By Dan Shapley
Chief Blasted Over Agency's Plan To Close Labs Despite Admitted Weakness
The head of the Food and Drug Administration told Congress yesterday that his agency will be unable to adequately police the nation's food without a wholesale restructuring, and Congress told the FDA chief that his agency would be unable to adequately police the nation's food supply if it closed laboratories as part of that restructuring. Here's the biggest mistake both the testifier and the panel made: The future tense. The FDA's ability to police the nation's food supply is woefully inadequate. Today. As food imports flood in from approved facilities around the world -- from Afghanistan to Zimbabwe, not to mention China -- the FDA inspects less than 1%. When it does inspect, it often finds problems. Congress and many within the agency says the FDA's plan to consolidate its 13 laboratories into seven facilities is a move in the wrong direction. FDA Commissioner Andrew C. von Eschenbach thinks it's a smart use of resources. The larger point is that this point is small potatoes. Until von Eschenbach reveals the wholesale restructuring plan that will prepare the agency for the realities of the 21st century food system, getting worked up about the number of labs on the map is a distraction.
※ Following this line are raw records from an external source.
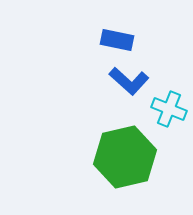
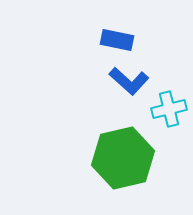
cyan cross: rotated 36 degrees counterclockwise
green hexagon: moved 2 px left, 1 px down
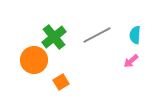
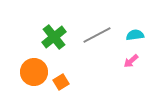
cyan semicircle: rotated 78 degrees clockwise
orange circle: moved 12 px down
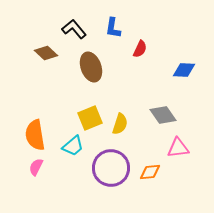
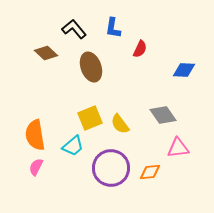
yellow semicircle: rotated 125 degrees clockwise
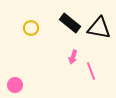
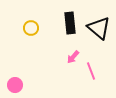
black rectangle: rotated 45 degrees clockwise
black triangle: rotated 30 degrees clockwise
pink arrow: rotated 24 degrees clockwise
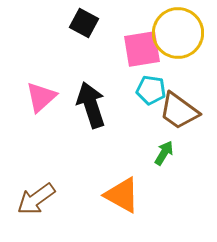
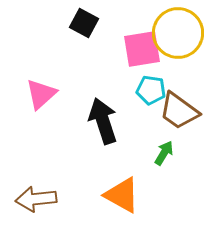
pink triangle: moved 3 px up
black arrow: moved 12 px right, 16 px down
brown arrow: rotated 30 degrees clockwise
Oh, and don't forget: Until an effective restructuring takes place, expect to see more food scandals such as those that have revealed tainted pet food, toothpaste, seafood and other problems emanating from producers both here and abroad -- which should remind all of us that buying most of our food from local sources we can know and trust is one way to ensure that someone is policing the family's food supply.